Variance Alignment Score: A Simple But Tough-to-Beat Data Selection Method for Multimodal Contrastive Learning
This addresses data selection inefficiencies in large-scale visual-language model pretraining, offering a simple but effective improvement over existing methods.
The paper tackles the problem of selecting informative samples for multimodal contrastive learning from noisy datasets by proposing the Variance Alignment Score (VAS), a theoretically principled metric that aligns data distributions, and shows experimental gains of 1.3% on DataComp and 2.5% on VTAB benchmarks when combined with CLIP scores.

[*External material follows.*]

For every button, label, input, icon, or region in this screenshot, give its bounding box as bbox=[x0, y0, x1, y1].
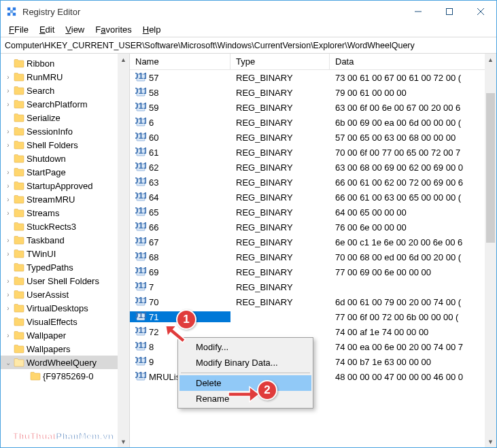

In recent years, data selection has emerged as a core issue for large-scale visual-language model pretraining, especially on noisy web-curated datasets. One widely adopted strategy assigns quality scores such as CLIP similarity for each sample and retains the data pairs with the highest scores. However, these approaches are agnostic of data distribution and always fail to select the most informative samples. To solve this problem, we propose a simple yet theoretically principled metric named Variance Alignment Score (VAS), which has the form $\langle Σ_{\text{test}}, Σ_i\rangle$. Here, $Σ_{\text{test}}$ represents the target (cross-)covariance matrix we aim to align, potentially based on prior knowledge, while $Σ_i$ denotes the tensor product of single or multi-modal representations for the $i$-th sample. We further design a new data selection method that maximizes the total VAS. We provide theoretical analysis in a simplified setting to demonstrate the theoretical advantage of VAS over random or other existing data selection. Experimentally, applying VAS and CLIP scores together can outperform baselines by a margin of $1.3\%$ average on 38 evaluation sets for noisy dataset DataComp and $2.5\%$ on VTAB for high-quality dataset CC12M. Additionally, our ablation study also shows visual features are better than text for calculating VAS, and the related classical experimental design methods may fail under this context.